🤖 AI Summary
This work proposes the first integration of contrastive explanations—such as “Why was action X performed rather than Y?”—into the Belief-Desire-Intention (BDI) agent architecture to enhance transparency and user trust. By extending the agent’s reasoning mechanism, the system can automatically generate concise contrastive explanations. Evaluation through both computational metrics and human-subject studies demonstrates that this approach significantly reduces explanation length, with some evidence indicating higher user preference. Moreover, it effectively improves users’ understanding of the agent’s behavior, strengthens trust, and increases confidence in the system’s correctness. However, the study also reveals a nuanced finding: in certain contexts, providing more complete explanations may paradoxically diminish user trust, highlighting the importance of explanation design tailored to specific interaction scenarios.
📝 Abstract
The ability of autonomous systems to provide explanations is important for supporting transparency and aiding the development of (appropriate) trust. Prior work has defined a mechanism for Belief-Desire-Intention (BDI) agents to be able to answer questions of the form ``why did you do action $X$?''. However, we know that we ask \emph{contrastive} questions (``why did you do $X$ \emph{instead of} $F$?''). We therefore extend previous work to be able to answer such questions.

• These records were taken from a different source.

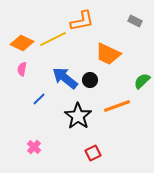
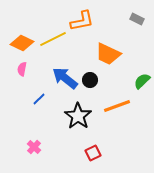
gray rectangle: moved 2 px right, 2 px up
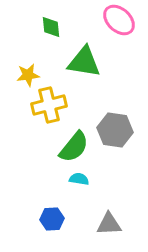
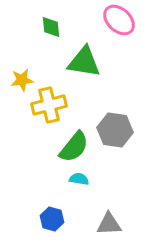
yellow star: moved 6 px left, 5 px down
blue hexagon: rotated 20 degrees clockwise
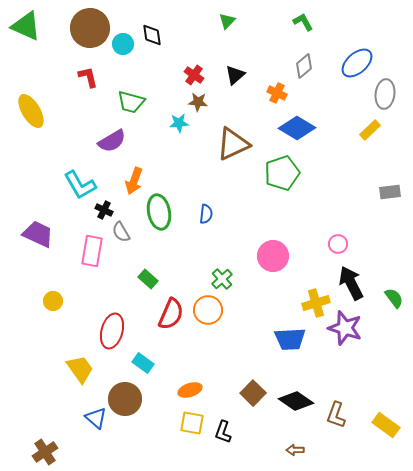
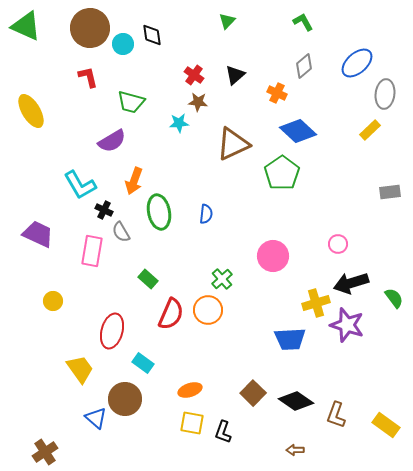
blue diamond at (297, 128): moved 1 px right, 3 px down; rotated 12 degrees clockwise
green pentagon at (282, 173): rotated 16 degrees counterclockwise
black arrow at (351, 283): rotated 80 degrees counterclockwise
purple star at (345, 328): moved 2 px right, 3 px up
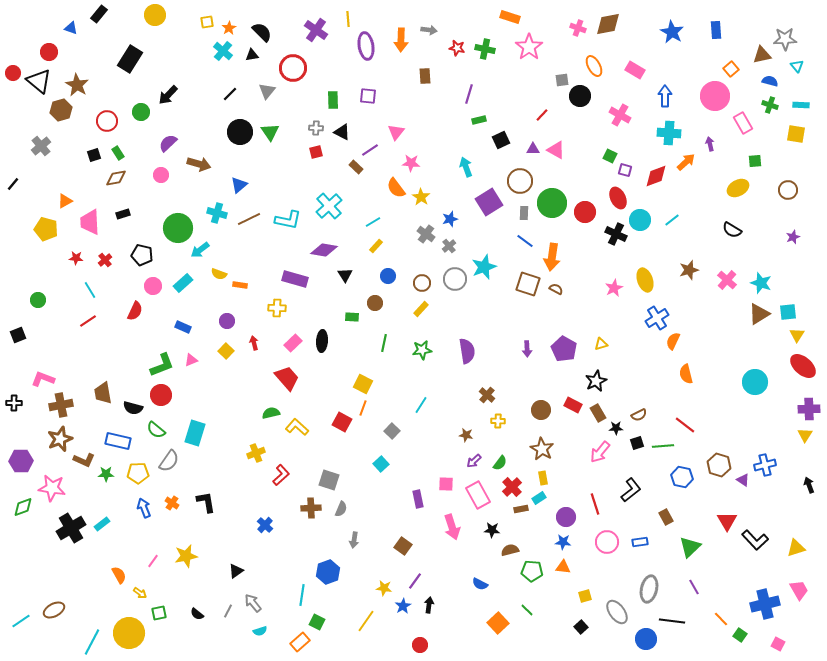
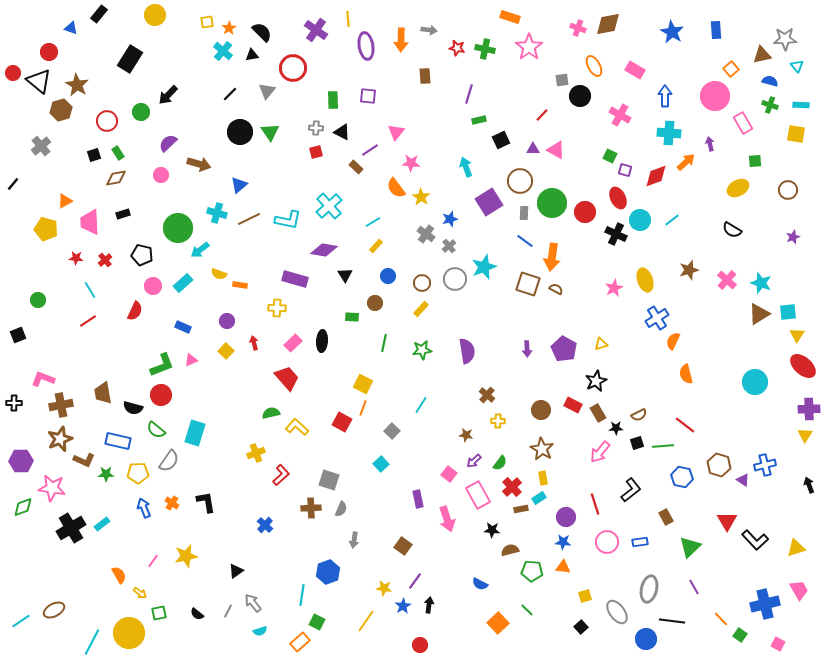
pink square at (446, 484): moved 3 px right, 10 px up; rotated 35 degrees clockwise
pink arrow at (452, 527): moved 5 px left, 8 px up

A computational evaluation shows that using contrastive questions yields a significant reduction in explanation length. A human subject evaluation was conducted to assess whether such contrastive answers are preferred, and how well they support trust development and transparency. We found some evidence for contrastive answers being preferred, and some evidence that they led to higher trust, perceived understanding, and confidence in the system's correctness. We also evaluated the benefit of providing explanations at all. Surprisingly, there was not a clear benefit, and in some situations we found evidence that providing a (full) explanation was worse than not providing any explanation.